On a personal note, there are two things that I've always wanted from God: to meet and eventually marry my wife and to interact with him in the personal way that I've heard so many other christians talk about. With both of these desires I was told by many church leaders and christian books what I needed to do in order to have God bring these things into my life. But no matter what I tried, I remained single and God remained silent. And for a long time, I beat myself up about this, thinking that I wasn't good enough or trying hard enough or reading the right books because the way I was hearing the advice, it seemed like a sure thing. If I did the proper actions then, like cause and effect, God would respond with the desired outcome. But that's not the way things went down.
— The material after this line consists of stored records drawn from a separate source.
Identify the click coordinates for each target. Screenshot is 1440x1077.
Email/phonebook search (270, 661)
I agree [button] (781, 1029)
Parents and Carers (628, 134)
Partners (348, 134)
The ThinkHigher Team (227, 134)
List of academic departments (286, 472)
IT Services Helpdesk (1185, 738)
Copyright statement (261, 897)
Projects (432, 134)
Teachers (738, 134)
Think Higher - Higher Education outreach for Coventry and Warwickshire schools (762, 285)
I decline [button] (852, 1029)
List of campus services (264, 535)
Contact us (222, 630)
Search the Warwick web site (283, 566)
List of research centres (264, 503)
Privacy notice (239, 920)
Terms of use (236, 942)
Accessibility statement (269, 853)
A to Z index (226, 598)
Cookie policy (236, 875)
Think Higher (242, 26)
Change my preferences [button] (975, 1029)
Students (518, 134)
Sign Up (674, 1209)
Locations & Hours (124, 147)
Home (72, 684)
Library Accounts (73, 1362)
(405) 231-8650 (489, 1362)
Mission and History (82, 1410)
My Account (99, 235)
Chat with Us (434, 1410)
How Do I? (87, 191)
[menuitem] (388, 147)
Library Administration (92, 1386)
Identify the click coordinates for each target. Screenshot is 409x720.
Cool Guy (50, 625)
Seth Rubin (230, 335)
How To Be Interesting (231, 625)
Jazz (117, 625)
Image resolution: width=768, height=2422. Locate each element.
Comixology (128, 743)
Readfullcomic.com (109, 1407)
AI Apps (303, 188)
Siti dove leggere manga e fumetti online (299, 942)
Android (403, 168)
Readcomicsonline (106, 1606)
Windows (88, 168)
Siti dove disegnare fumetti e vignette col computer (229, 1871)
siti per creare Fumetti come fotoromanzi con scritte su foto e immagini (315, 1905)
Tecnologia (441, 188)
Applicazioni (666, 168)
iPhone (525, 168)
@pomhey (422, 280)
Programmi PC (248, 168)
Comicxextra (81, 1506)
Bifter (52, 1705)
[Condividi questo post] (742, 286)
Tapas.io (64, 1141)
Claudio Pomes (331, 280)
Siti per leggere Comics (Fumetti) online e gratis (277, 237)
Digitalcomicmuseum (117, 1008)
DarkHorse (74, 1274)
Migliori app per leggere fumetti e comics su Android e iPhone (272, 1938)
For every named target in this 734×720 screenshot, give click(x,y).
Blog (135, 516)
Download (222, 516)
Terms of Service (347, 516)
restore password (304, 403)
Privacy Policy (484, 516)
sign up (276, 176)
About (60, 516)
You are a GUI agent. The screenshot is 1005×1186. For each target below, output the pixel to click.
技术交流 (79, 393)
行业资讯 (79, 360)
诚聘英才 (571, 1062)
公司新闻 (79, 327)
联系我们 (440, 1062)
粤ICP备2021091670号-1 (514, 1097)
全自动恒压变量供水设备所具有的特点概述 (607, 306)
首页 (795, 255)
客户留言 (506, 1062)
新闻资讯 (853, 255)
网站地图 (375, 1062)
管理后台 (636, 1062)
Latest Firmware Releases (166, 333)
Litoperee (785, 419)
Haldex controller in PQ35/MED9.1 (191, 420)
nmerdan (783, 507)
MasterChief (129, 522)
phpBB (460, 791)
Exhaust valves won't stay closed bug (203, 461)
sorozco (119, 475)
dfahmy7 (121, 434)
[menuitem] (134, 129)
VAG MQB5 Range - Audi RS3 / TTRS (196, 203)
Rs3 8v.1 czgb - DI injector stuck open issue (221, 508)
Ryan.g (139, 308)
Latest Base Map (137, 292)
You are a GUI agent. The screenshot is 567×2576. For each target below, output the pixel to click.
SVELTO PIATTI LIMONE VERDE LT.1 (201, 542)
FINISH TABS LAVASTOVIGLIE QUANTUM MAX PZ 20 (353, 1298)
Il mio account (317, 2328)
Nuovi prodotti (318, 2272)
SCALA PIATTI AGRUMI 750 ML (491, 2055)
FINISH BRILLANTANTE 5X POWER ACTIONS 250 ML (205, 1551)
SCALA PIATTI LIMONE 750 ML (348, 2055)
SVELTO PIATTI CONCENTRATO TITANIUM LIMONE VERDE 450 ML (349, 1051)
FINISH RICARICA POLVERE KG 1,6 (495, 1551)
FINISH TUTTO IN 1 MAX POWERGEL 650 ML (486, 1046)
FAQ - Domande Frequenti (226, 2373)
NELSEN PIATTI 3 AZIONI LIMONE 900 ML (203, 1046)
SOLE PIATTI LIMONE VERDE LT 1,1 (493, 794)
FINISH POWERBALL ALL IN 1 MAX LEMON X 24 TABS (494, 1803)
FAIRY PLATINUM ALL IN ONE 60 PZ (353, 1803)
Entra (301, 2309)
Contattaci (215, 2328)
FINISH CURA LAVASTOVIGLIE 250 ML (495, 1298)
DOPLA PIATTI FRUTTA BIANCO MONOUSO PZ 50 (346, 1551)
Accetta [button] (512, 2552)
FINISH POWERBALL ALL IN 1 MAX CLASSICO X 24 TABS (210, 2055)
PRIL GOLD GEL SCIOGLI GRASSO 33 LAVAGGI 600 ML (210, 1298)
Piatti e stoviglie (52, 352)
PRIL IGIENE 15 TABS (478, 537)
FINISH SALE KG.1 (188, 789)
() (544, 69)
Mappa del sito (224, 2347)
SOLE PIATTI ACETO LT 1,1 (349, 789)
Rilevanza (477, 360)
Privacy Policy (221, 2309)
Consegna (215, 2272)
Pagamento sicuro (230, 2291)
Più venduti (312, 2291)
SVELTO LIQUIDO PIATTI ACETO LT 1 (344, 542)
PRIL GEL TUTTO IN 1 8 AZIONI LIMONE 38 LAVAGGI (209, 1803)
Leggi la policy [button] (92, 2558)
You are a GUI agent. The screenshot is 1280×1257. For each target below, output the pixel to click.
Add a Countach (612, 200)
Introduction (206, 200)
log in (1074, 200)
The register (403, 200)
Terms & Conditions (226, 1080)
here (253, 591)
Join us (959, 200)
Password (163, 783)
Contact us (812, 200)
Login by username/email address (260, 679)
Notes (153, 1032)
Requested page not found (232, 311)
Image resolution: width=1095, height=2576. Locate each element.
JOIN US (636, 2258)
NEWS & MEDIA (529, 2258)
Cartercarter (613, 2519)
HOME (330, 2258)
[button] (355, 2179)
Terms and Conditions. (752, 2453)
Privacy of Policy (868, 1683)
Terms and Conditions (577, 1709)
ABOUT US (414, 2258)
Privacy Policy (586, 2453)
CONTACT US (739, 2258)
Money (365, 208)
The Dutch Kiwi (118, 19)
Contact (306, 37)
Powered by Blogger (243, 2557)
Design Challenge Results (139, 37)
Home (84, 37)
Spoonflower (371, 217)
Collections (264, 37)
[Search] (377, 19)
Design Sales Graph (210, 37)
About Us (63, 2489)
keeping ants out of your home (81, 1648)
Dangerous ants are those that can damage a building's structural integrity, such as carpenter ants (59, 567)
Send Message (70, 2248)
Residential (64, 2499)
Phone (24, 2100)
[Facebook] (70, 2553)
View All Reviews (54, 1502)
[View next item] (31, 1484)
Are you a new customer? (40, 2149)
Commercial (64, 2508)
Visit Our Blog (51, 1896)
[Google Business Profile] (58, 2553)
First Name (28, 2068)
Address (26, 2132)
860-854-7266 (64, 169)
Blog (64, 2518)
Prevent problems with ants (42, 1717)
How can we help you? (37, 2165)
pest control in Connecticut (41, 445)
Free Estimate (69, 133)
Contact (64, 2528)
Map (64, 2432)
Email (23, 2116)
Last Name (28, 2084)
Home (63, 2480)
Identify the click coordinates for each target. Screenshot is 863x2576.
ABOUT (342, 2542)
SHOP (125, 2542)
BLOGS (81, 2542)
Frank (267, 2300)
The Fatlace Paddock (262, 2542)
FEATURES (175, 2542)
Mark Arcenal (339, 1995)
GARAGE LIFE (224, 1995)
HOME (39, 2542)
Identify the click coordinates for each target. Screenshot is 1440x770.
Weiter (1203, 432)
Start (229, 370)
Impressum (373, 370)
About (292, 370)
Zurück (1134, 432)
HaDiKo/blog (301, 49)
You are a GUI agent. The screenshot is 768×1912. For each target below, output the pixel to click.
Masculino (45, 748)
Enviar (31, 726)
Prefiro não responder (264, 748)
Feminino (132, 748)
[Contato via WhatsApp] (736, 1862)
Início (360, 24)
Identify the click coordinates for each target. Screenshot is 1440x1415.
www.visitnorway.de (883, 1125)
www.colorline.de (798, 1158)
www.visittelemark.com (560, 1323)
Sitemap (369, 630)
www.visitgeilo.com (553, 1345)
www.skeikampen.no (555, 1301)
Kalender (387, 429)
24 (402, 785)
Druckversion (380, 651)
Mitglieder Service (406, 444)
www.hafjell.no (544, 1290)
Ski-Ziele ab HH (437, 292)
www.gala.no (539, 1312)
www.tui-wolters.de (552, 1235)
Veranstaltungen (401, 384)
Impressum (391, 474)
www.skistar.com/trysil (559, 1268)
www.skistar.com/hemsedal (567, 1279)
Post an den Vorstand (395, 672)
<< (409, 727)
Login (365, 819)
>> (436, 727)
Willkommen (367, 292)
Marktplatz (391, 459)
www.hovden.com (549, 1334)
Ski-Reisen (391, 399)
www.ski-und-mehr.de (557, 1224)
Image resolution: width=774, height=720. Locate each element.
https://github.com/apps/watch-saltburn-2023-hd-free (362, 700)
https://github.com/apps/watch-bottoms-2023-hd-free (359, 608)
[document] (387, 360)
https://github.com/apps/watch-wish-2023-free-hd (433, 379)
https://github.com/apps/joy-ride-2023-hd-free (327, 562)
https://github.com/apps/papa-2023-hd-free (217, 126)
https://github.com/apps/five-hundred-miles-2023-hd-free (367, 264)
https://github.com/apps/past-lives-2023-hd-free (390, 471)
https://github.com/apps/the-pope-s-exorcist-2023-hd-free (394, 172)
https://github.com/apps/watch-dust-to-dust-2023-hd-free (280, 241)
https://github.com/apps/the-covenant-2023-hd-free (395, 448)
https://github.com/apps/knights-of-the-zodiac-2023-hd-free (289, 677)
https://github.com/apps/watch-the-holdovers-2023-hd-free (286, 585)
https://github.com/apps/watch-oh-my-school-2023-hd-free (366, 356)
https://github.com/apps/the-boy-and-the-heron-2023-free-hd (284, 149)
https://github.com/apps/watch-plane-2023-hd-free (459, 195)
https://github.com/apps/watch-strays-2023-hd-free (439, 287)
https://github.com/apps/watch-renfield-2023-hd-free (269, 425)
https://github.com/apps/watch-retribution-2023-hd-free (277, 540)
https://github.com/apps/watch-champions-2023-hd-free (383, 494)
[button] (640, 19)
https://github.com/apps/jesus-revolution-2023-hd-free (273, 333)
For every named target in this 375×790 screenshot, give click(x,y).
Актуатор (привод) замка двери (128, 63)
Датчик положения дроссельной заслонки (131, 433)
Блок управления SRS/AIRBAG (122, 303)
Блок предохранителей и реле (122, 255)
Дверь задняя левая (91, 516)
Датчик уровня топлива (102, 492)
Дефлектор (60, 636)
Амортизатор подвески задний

It was when I finally realized that God doesn't jump through hoops that I was able to make peace with my situation in life. I came to understand that God is free to impart or withhold whatever blessings he choses and so not receiving what I prayed and tried to work for was not necessarily a result of a lack of some spiritual effort on my part but was merely the way God chose to let my life play out. I was able to relax because as far as I could tell, my being single and not being able to hear from God was not the result of a character flaw or some lack of special knowledge that I wasn't privy to. It was just God's will.

Some might object that such a view of God makes him out to be unfair or cruel or capricious, but how so? I mean, isn't it infinitely more unfair for us mere created creatures to object to the one who crafted the universe, to accuse him of giving us stones when we asked for bread? Isn't it cruel of us to forget our place in God's created order and to criticize him for not acting as we think he should - and this after he left the splendor of heaven to commune with us on this dusty, depraved planet, eventually dying an unimaginably cruel and unjust death for we spoiled creatures.

No, I think viewing God in all of his omnipotent autonomy leads to the opposite view - that any and all blessings he imparts are not something he is obliged to provide, rather they are unfathomably loving acts of infinite, unimaginable kindness and benevolence. Simply put, we don't deserve anything from God (apart from judgement) and so anything we have that is good in our life is there only by his amazing grace.

Thanks be to God.

1 comment:

Anonymous said...

randall,
some parts of your post u actually sounded like a small kind calvinist. No disrespect meant.
But hey, check out this guy and you already may know him, Matt Chandler. I can almost guarantee you'll dig him. He's by far the best communicator I've heard in a long time, and he is doctrinally sound...I think.